# [Data to use]
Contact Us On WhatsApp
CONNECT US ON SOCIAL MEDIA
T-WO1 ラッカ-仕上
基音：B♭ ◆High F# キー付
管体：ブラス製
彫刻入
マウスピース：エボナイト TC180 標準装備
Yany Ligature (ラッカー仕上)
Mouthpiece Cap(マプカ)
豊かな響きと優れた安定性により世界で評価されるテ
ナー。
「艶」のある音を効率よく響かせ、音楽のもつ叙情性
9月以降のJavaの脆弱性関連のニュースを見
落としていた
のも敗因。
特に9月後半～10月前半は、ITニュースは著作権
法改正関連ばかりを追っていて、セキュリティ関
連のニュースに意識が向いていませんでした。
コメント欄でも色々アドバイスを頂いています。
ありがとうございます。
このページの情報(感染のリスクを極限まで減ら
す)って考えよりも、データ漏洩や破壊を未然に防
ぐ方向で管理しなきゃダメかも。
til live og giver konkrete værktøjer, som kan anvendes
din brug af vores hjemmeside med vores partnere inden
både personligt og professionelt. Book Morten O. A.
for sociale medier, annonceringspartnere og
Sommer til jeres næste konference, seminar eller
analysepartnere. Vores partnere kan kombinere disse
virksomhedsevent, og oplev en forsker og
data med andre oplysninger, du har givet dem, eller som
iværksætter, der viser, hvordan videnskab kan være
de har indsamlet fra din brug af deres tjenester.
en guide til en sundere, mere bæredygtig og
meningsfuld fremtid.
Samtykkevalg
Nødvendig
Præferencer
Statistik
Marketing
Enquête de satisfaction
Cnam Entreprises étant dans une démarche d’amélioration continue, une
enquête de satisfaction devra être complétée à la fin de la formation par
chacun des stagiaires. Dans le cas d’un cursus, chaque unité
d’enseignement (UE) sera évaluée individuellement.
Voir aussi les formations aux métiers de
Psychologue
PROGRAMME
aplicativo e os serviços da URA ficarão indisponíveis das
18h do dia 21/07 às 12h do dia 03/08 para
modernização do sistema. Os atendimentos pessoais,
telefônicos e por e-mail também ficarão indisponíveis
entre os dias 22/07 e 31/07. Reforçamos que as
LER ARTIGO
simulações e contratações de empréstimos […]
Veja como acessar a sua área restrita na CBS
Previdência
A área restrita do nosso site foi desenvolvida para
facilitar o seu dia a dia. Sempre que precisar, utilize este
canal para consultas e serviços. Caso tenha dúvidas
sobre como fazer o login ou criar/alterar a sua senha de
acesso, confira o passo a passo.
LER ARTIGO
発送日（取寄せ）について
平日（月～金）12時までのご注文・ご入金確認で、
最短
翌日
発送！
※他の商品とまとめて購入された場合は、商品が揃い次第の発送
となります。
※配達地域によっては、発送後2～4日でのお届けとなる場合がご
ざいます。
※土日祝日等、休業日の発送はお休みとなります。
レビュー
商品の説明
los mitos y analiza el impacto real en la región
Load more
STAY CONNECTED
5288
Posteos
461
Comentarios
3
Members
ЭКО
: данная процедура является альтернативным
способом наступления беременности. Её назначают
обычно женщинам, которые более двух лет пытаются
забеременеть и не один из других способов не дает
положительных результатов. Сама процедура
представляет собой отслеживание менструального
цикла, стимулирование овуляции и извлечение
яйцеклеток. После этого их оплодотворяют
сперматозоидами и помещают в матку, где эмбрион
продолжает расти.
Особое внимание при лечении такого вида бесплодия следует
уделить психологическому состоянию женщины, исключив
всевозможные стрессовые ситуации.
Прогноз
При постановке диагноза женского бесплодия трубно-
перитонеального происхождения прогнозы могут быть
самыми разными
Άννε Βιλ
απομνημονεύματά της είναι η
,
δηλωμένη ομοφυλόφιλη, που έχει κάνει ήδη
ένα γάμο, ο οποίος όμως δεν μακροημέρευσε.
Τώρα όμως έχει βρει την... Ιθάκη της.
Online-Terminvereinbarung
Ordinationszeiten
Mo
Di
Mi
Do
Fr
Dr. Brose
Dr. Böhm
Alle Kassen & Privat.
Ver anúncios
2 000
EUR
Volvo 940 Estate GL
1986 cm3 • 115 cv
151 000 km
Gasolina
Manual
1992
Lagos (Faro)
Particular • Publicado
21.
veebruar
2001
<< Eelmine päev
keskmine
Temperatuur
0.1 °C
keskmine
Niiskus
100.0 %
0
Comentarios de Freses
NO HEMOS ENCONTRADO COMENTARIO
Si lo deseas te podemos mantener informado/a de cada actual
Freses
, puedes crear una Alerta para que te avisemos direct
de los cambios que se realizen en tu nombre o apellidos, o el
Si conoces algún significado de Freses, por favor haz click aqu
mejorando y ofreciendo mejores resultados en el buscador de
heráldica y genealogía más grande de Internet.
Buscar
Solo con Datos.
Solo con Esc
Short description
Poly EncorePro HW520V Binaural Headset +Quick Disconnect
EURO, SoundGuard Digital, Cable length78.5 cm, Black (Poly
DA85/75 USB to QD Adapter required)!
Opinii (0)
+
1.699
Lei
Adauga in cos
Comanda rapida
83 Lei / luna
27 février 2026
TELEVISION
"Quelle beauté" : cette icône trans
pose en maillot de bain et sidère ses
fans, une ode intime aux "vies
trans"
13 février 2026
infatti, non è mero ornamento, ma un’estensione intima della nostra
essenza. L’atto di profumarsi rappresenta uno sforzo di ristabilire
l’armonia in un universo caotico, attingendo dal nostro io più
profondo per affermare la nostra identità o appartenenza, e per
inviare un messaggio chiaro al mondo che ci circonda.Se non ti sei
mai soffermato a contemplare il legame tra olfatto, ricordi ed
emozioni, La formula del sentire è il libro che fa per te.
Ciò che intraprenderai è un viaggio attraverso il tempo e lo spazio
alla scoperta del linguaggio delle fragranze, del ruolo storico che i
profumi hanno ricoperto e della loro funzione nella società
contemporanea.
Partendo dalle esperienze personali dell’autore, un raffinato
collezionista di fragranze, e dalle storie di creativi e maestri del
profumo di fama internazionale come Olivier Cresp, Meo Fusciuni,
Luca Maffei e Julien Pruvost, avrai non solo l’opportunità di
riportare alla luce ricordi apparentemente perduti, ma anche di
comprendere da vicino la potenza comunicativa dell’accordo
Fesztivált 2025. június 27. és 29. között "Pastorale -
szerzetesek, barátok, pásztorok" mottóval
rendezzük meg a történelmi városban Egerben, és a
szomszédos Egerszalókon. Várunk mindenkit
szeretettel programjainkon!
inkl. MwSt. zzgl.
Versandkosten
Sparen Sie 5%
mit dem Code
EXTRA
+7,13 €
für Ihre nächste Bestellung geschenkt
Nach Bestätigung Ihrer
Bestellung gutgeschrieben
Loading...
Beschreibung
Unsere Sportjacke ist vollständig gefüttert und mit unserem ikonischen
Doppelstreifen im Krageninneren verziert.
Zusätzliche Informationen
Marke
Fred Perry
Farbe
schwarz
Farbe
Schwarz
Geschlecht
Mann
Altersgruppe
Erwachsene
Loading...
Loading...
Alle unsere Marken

# [What you have to do]
All lines above from the one with "平日（月～金）12時までのご注文・ご入金確認で、" to the one with "cette icône trans", inclusive, should be copied exactly, and no other lines.

# [Response]
平日（月～金）12時までのご注文・ご入金確認で、
最短
翌日
発送！
※他の商品とまとめて購入された場合は、商品が揃い次第の発送
となります。
※配達地域によっては、発送後2～4日でのお届けとなる場合がご
ざいます。
※土日祝日等、休業日の発送はお休みとなります。
レビュー
商品の説明
los mitos y analiza el impacto real en la región
Load more
STAY CONNECTED
5288
Posteos
461
Comentarios
3
Members
ЭКО
: данная процедура является альтернативным
способом наступления беременности. Её назначают
обычно женщинам, которые более двух лет пытаются
забеременеть и не один из других способов не дает
положительных результатов. Сама процедура
представляет собой отслеживание менструального
цикла, стимулирование овуляции и извлечение
яйцеклеток. После этого их оплодотворяют
сперматозоидами и помещают в матку, где эмбрион
продолжает расти.
Особое внимание при лечении такого вида бесплодия следует
уделить психологическому состоянию женщины, исключив
всевозможные стрессовые ситуации.
Прогноз
При постановке диагноза женского бесплодия трубно-
перитонеального происхождения прогнозы могут быть
самыми разными
Άννε Βιλ
απομνημονεύματά της είναι η
,
δηλωμένη ομοφυλόφιλη, που έχει κάνει ήδη
ένα γάμο, ο οποίος όμως δεν μακροημέρευσε.
Τώρα όμως έχει βρει την... Ιθάκη της.
Online-Terminvereinbarung
Ordinationszeiten
Mo
Di
Mi
Do
Fr
Dr. Brose
Dr. Böhm
Alle Kassen & Privat.
Ver anúncios
2 000
EUR
Volvo 940 Estate GL
1986 cm3 • 115 cv
151 000 km
Gasolina
Manual
1992
Lagos (Faro)
Particular • Publicado
21.
veebruar
2001
<< Eelmine päev
keskmine
Temperatuur
0.1 °C
keskmine
Niiskus
100.0 %
0
Comentarios de Freses
NO HEMOS ENCONTRADO COMENTARIO
Si lo deseas te podemos mantener informado/a de cada actual
Freses
, puedes crear una Alerta para que te avisemos direct
de los cambios que se realizen en tu nombre o apellidos, o el
Si conoces algún significado de Freses, por favor haz click aqu
mejorando y ofreciendo mejores resultados en el buscador de
heráldica y genealogía más grande de Internet.
Buscar
Solo con Datos.
Solo con Esc
Short description
Poly EncorePro HW520V Binaural Headset +Quick Disconnect
EURO, SoundGuard Digital, Cable length78.5 cm, Black (Poly
DA85/75 USB to QD Adapter required)!
Opinii (0)
+
1.699
Lei
Adauga in cos
Comanda rapida
83 Lei / luna
27 février 2026
TELEVISION
"Quelle beauté" : cette icône trans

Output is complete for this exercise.